[net.religion] Nuclear war and Providence

nlt@duke.UUCP (N. L. Tinkham) (11/20/84)

[]

   My applause to Tim Sevener for a well-stated and challenging article
("Re: Re: Replies to Ken (morality and religion)").  I will quote only
a small portion of it, to set the context for my own comments, but the
article is worth re-reading in its entirety.

> [Tim Sevener:]
> An argument I have heard again and again is that anyone who worries about
> Nuclear War cannot believe in God because God would not allow such a thing
> to happen.  This attitude scares me because I think we are drifting towards
> a possible Nuclear War but nobody seems to care....
> One also notices a two-faced attitude towards God's
> beneficence and our duty to do something about moral issues. On the one hand
> Fundamentalists were roused to do something about the fetuses being aborted
> every day in a political way by voting for Reagan.  On the other hand movement
> towards a Nuclear War is not opposed because God will somehow prevent it....
> Will the Christians on this Net support a war in Central America if it comes?

   I, too, have heard from fellow Christians arguments to the effect that
there's no sense worrying about a nuclear war since God wouldn't let
us do that to ourselves.  Some, having drawn up detailed charts
diagramming the end of the world, will point out that there's no nuclear
war on their particular chart and thus nuclear war is impossible.
It is the dark side of belief in Providence:  God will pull us out of
it in the end, so it doesn't matter what we do in the meantime.
   If the Eden story tells us anything it is that God will let us get
ourselves into all sorts of trouble.  If we are as interested in the will
of God as we profess (remember? "Thy kingdom come, thy will be done on
earth as it is in heaven") then it is our responsibility as Christians
to act out that will and not just wait for it to happen.
   To answer Tim's last question, I hope desperately that the Christians
on the Net (and elsewhere) will *not* support a war in Central America,
if it comes.  I, for one, will not.

                                     N. L. Tinkham
                                     duke!nlt

friesen@psivax.UUCP (Stanley Friesen) (11/28/84)

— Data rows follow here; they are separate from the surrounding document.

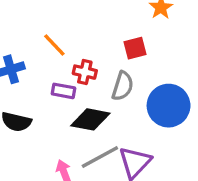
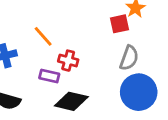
red square: (135, 48) -> (119, 24), moved
gray semicircle: (123, 86) -> (129, 58), moved

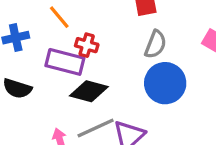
purple rectangle: (49, 76) -> (65, 62), size x1.6

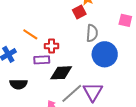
purple rectangle: (65, 62) -> (42, 60), size x0.7

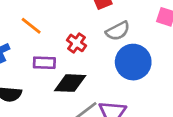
gray semicircle: (92, 33) -> (118, 31), turned 54
red cross: (52, 46) -> (76, 43), moved, turned 32

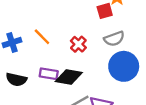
orange line: (31, 26) -> (42, 37), moved
purple rectangle: (44, 63) -> (49, 74), moved

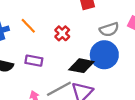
gray semicircle: (114, 39) -> (109, 29), moved
black diamond: (69, 77) -> (81, 66), moved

In article <5076@duke.UUCP> nlt@duke.UUCP (N. L. Tinkham) writes:
>
>   I, too, have heard from fellow Christians arguments to the effect that
>there's no sense worrying about a nuclear war since God wouldn't let
>us do that to ourselves.  Some, having drawn up detailed charts
>diagramming the end of the world, will point out that there's no nuclear
>war on their particular chart and thus nuclear war is impossible.

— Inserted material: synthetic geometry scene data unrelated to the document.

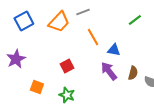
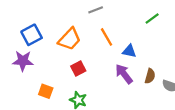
blue square: (24, 21) -> (32, 35), moved
orange trapezoid: (59, 22) -> (70, 39), moved
purple star: (16, 59) -> (23, 61), turned 30

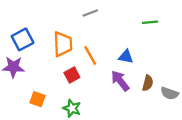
green line: (152, 18) -> (150, 22), turned 32
orange line: (107, 37) -> (90, 55), moved
orange trapezoid: (70, 39) -> (63, 44), turned -45

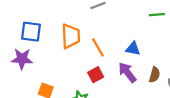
blue square: (23, 39) -> (31, 32), turned 35
red square: (72, 75) -> (96, 75), moved

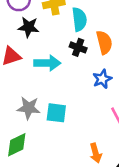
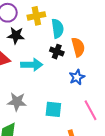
cyan square: (56, 113) -> (53, 109), moved

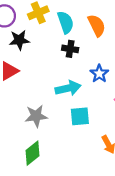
orange semicircle: (78, 47) -> (97, 25), moved
cyan arrow: (32, 65) -> (68, 88), moved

	Have any of them considered that the Four Horsemen may represent
a nuclear war?  The massive scale and types of destruction described in
relation to them is entirely consistant with a nuclear war.
	This is the problem with prophecy, it is impossible to interpret
until *after* the fact.  As a Christian I simply admit I do not understand
the Apocalypse well enough to make any hard claims about what is to come.